In Dongshan, the announcement is officially made that gold has been discovered along the eastern coast. The reaction from the Portuguese, Dutch, and Spanish is one of grumbling at the missed opportunity -- or, at least, it would have been, but those nations are distracted by their quarrels with each other. The Dutch have been fighting the Spanish for generations over freedom and have been fighting the Portuguese for almost as long over colonial possessions. There’s intrigues afoot in Japan (where the conflict sometimes adopts religious overtones). Dutch and English cooperation was probably one of the factors that led to the merchant John Weddell being rebuffed from Chinese ports; he did not, apparently, endear himself to the Portuguese merchants who had already secured a foothold in the region.[1]
Further afield, the great emperor of the Mughals, Shah Jahan, reacts with some bemusement to a letter from the Ming court. Having heard rumors of Shah Jahan’s persecution of the Jesuits in his realm, the Tianqi Emperor had apparently dictated a suitably disapproving response (although historians disagree on the exact wording of the authentic letter). Shah Jahan shrugs his shoulders and continues with his life. After all, his forces have just taken the stronghold of Nagpur and he’s got some neat ideas for building projects. Life is good.
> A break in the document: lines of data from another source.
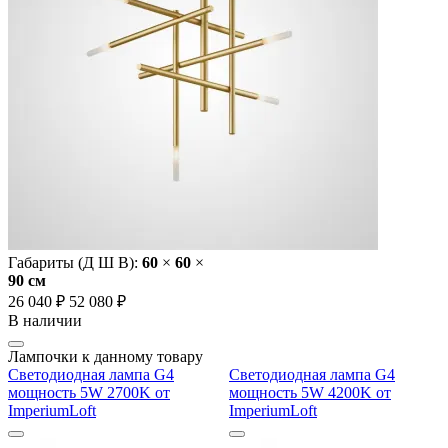
Габариты (Д Ш В):
60
×
60
×
90 cм
26 040 ₽
52 080 ₽
В наличии
Лампочки к данному товару
Светодиодная лампа G4
Светодиодная лампа G4
мощность 5W 2700K от
мощность 5W 4200K от
ImperiumLoft
ImperiumLoft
Song Yingxing, an amateur scientist and failed exam candidate (seriously he made at least five different attempts at the jinshi degree before giving up), publishes his Tiangong Kaiwu (天工開物, “Explanation of Works Under Heaven”), one of the more interesting of the Ming-era encyclopedias. The text is very useful to historians, as it provides an extremely in-depth view of all aspects of the Ming economy circa 1637. Song includes an inscription thanking the gunpowder enthusiast Sun Yuanhua for his contributions to the book, although the Tiangong Kaiwu nonetheless includes some curious references to archaic but awesome-sounding gunpowder weapons (e.g. a description which greatly resembles the “thunder crash bomb” invented some hundreds of years earlier).[2]
In Joseon, the king Injo (or, at least, whichever ministers are presently manipulating him) orders a massive offensive against the Manchus to the north.[3] Some figures within the Joseon court dream of pushing far enough to restore the old frontiers of Balhae, one of the predecessor states to Goryeo (which was itself the immediate predecessor of the ruling Joseon dynasty). That’s probably a little bit out of reach, though. Injo finds himself in the curious position of sorta-technically cooperating with the Northern Yuan, who are encroaching on the Jurchens from the west as Joseon’s armies do so from the east. A formal agreement between Ejei Khan and King Injo is nowhere to be had, of course. Injo favors closer relations with the Ming and is not about to get in trouble by negotiating with the wrong people, even if the enemy of my enemy is my friend.
All these things happen, and then, as summer rolls around, the Tianqi Emperor finally emerges from seclusion...
Footnotes
[1] John Weddell was a real guy who existed IOTL and who failed to make much of an impression in China on account of the Portuguese already being there. (It’s honestly amazing how little success the English / British had in China literally up until the Opium Wars. Then again, their ambitions were generally focused elsewhere.)
[2] Song Yingxing was also a real person from OTL. ITTL he has managed to get a bit more expert insight on his writing, so his description of gunpowder weapons is a little less anachronistic than IOTL. But only a little bit. Dude really liked his long-obsolete explosives.
[3] This is in sharp contrast with OTL, where Hong Taiji had proclaimed himself founding emperor of the Qing dynasty and then launched another invasion of Joseon, in which (predictably) the Qing won handily.